Castoriadis revient, qui plus est, sur les nombreuses mésinterprétations de la Grèce antique par les Modernes. Notamment sur cette idée qu'il n'y aurait pas chez les démocrates athéniens de conscience individuelle, d'individualités du fait d'une absorption par la cité [chose absurde et fausse - il faut être aveugle pour ne pas la voir dans des individualités aussi fortes que Socrate ou Aristophane - que reprend par ailleurs, rappelons-le, le triste sire BHL (1)], sur le rôle important et démocratique de la tragédie, sur la violence latente de l'ordre grec, etc. (2) Castoriadis pense que cette libération de l'individu a d’ailleurs fait exploser la création artistique en libérant le potentiel créateur des individus, d'où ces différences notables entre des oeuvres d'auteurs différents mais de la même époque, tant dans la poésie que dans d'autres domaines, contrairement à des sociétés traditionnelles où, selon lui, des spécialistes sont requis pour différencier des époques différentes, les changements étant beaucoup plus lents. On peut comparer cela à ce qu'il appelle le formidable potentiel créateur de la modernité en terme d'art (qui disparaît dans le conformisme généralisé de l'ère dite postmoderne). On apprend à un moment, par ailleurs, la confusion des mots issue de la guerre civile commencée en 431 AC, où tout le monde se disant démocrate (oligarques comme démocrates) les mots perdaient leur sens – ce qui n’est pas sans nous rappeler notre propre situation, où se disent démocrates des libéraux défenseurs d'une démocratie vaguement représentative et d'un régime a contrario férocement oligarchique.

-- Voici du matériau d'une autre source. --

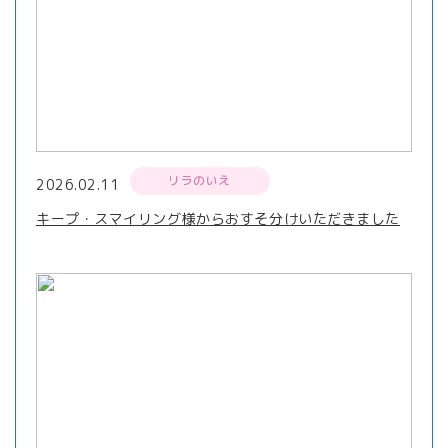
リラのいえ
2026.02.11
キープ・スマイリング様からおすそ分けいただきました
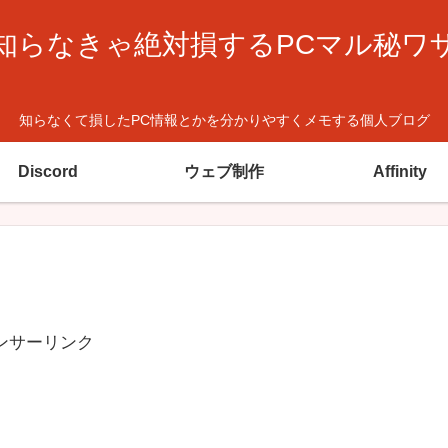
知らなきゃ絶対損するPCマル秘ワ
知らなくて損したPC情報とかを分かりやすくメモする個人ブログ
Discord
ウェブ制作
Affinity
ンサーリンク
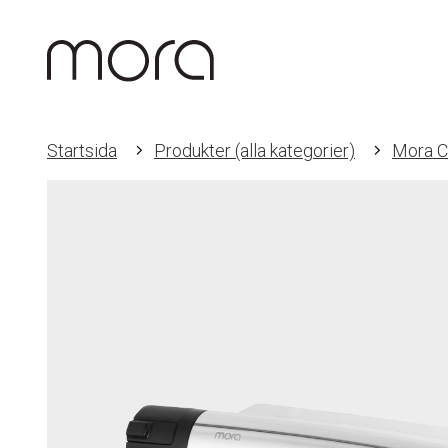
Startsida
Produkter (alla kategorier)
Mora C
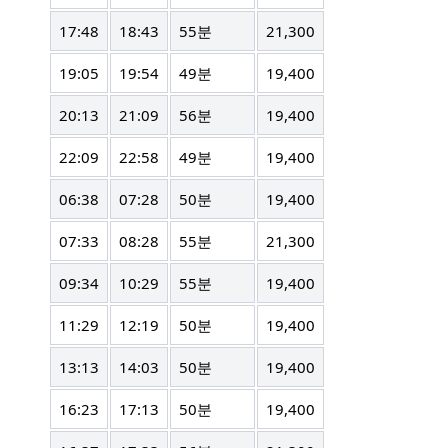
17:48
18:43
55분
21,300
19:05
19:54
49분
19,400
20:13
21:09
56분
19,400
22:09
22:58
49분
19,400
06:38
07:28
50분
19,400
07:33
08:28
55분
21,300
09:34
10:29
55분
19,400
11:29
12:19
50분
19,400
13:13
14:03
50분
19,400
16:23
17:13
50분
19,400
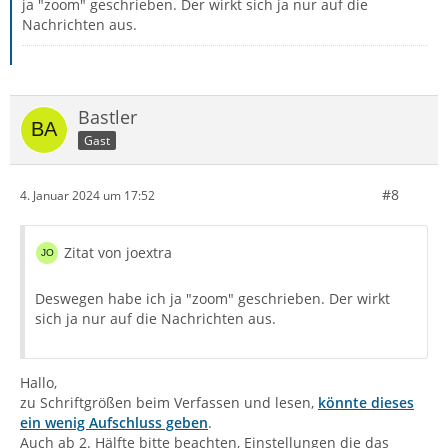
ja "zoom" geschrieben. Der wirkt sich ja nur auf die
Nachrichten aus.
Bastler
Gast
#8
4. Januar 2024 um 17:52
Zitat von joextra
Deswegen habe ich ja "zoom" geschrieben. Der wirkt
sich ja nur auf die Nachrichten aus.
Hallo,
zu Schriftgrößen beim Verfassen und lesen,
könnte dieses
ein wenig Aufschluss geben
.
Auch ab 2. Hälfte bitte beachten, Einstellungen die das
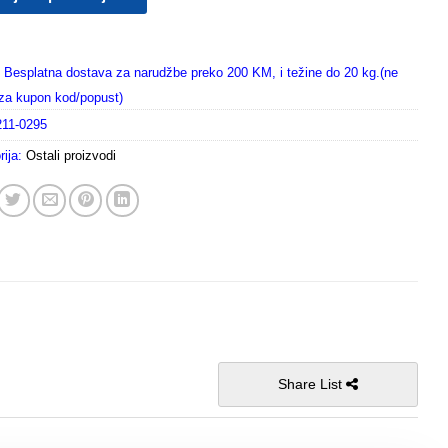
Besplatna dostava za narudžbe preko 200 KM, i težine do 20 kg.(ne
i za kupon kod/popust)
211-0295
rija:
Ostali proizvodi
Share List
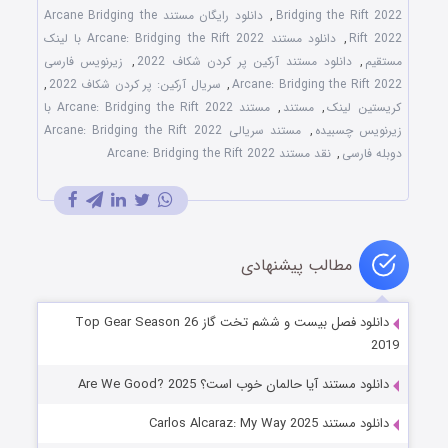
Bridging the Rift 2022
,
دانلود رایگان مستند Arcane Bridging the
Rift 2022
,
دانلود مستند Arcane: Bridging the Rift 2022 با لینک
مستقیم
,
دانلود مستند آرکین پر کردن شکاف 2022
,
زیرنویس فارسی
Arcane: Bridging the Rift 2022
,
سریال آرکین: پر کردن شکاف 2022
,
کریستین لینک
,
مستند
,
مستند Arcane: Bridging the Rift 2022 با
زیرنویس چسبیده
,
مستند سریالی Arcane: Bridging the Rift 2022
دوبله فارسی
,
نقد مستند Arcane: Bridging the Rift 2022
مطالب پیشنهادی
دانلود فصل بیست و ششم تخت گاز Top Gear Season 26
2019
دانلود مستند آیا حالمان خوب است؟ Are We Good? 2025
دانلود مستند Carlos Alcaraz: My Way 2025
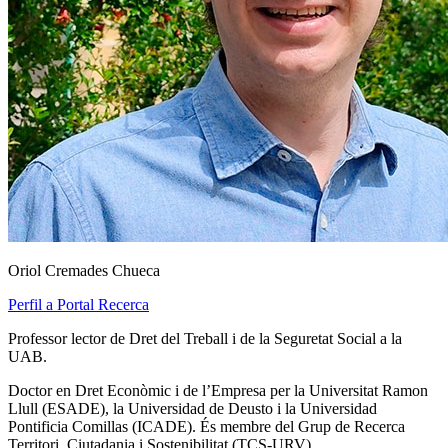
Oriol Cremades Chueca
Perfil a Portal Recerca
Professor lector de Dret del Treball i de la Seguretat Social a la
UAB.
Doctor en Dret Econòmic i de l’Empresa per la Universitat Ramon
Llull (ESADE), la Universidad de Deusto i la Universidad
Pontificia Comillas (ICADE). És membre del Grup de Recerca
Territori, Ciutadania i Sostenibilitat (TCS-URV).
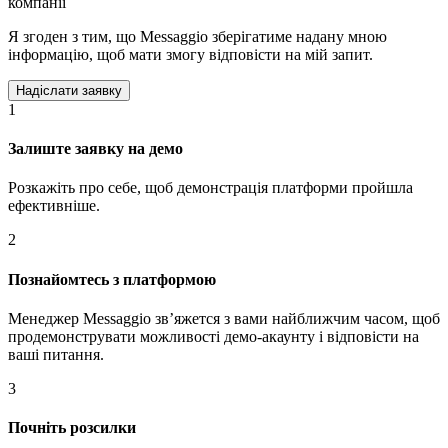
компанії
Я згоден з тим, що Messaggio зберігатиме надану мною
інформацію, щоб мати змогу відповісти на мій запит.
1
Залиште заявку на демо
Розкажіть про себе, щоб демонстрація платформи пройшла
ефективніше.
2
Познайомтесь з платформою
Менеджер Messaggio звʼяжется з вами найближчим часом, щоб
продемонструвати можливості демо-акаунту і відповісти на
ваші питання.
3
Почніть розсилки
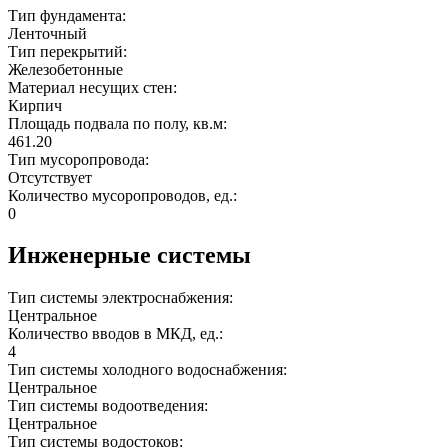
Тип фундамента:
Ленточный
Тип перекрытий:
Железобетонные
Материал несущих стен:
Кирпич
Площадь подвала по полу, кв.м:
461.20
Тип мусоропровода:
Отсутствует
Количество мусоропроводов, ед.:
0
Инженерные системы
Тип системы электроснабжения:
Центральное
Количество вводов в МКД, ед.:
4
Тип системы холодного водоснабжения:
Центральное
Тип системы водоотведения:
Центральное
Тип системы водостоков:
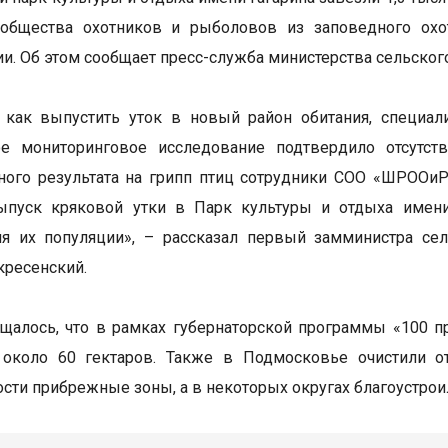
 общества охотников и рыболовов из заповедного охот
ии. Об этом сообщает пресс-служба министерства сельског
 как выпустить уток в новый район обитания, специал
ое мониторинговое исследование подтвердило отсутств
ного результата на грипп птиц сотрудники СОО «ШРООи
ыпуск кряковой утки в Парк культуры и отдыха имени 
ия их популяции», – рассказал первый замминистра се
кресенский.
щалось, что в рамках губернаторской программы «100 п
около 60 гектаров. Также в Подмосковье очистили от
ости прибрежные зоны, а в некоторых округах благоустро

Enfin, chose amusante si l'on replace cela dans le contexte du film 300 (basé sur l'oeuvre d'un néoconservateur): les Grecs anciens étaient fascinés et admiratifs des Perses, qu'ils se représentaient comme des hommes valeureux, forts, braves et dont l'éducation était idéale (Hérodote), contrairement à cette mascarade cinématographique où l'on voit des sous-hommes bestiaux attaquer les 300 soldats de Léonidas. Pour les Grecs, ce qui mènera les Perses à leur perte est plutôt l'hybris de Xerxes ou de  Darius, et non une sorte d'infériorité mentale ou guerrière, mise en évidence à l’écran par leur affreux physique et leur pilosité ostentatoire, dont auraient profité les nobles Spartiates au torse glabre et huileux. 

Bref, un entretien qui vaut la peine d'être vu ou écouté, comme tout entretien avec Castoriadis. Des interrogations sur la philosophie, la compréhension de l'Autre, à des comparaisons avec nos régimes démocratiques (Castoriadis dirait: nos oligarchies libérales), c'est à un véritable cours que nous assistons ici, très pédagogique et particulièrement simple à comprendre (nul besoin d'un doctorat en philosophie pour suivre cet entretien!).

(1) http://www.pierre-vidal-naquet.net/spip.php?article49  "Si les critiques avaient tiqué sur le désormais célèbre auteur Hali-baba-carnasse, ils auraient facilement découvert, de fil en aiguille, que 1’« auteur » tire son « érudition éblouissante » du Bailly (excellent dictionnaire pour les terminales des lycées, mais pas pour une enquête sur la culture grecque) et que les âneries qu’il raconte sur l’absence de « conscience » en Grèce tombent déjà devant cette phrase de Ménandre : « Pour les mortels, la conscience est dieu. »"

(2) Notons que sur la question des individus, il nous est difficile de concevoir, en tant que Modernes, le fait que les Athéniens savaient qu'un individu n'était possible que dans une Cité (donc une société) qui le permettait. Il n'y avait donc pas séparation radicale entre individu et collectif, point de robinsonnades derrière l'individualisme athénien: l'individu libre n'existe pas sans Cité qui le forme, et la Cité libre n'existe pas sans individus libres.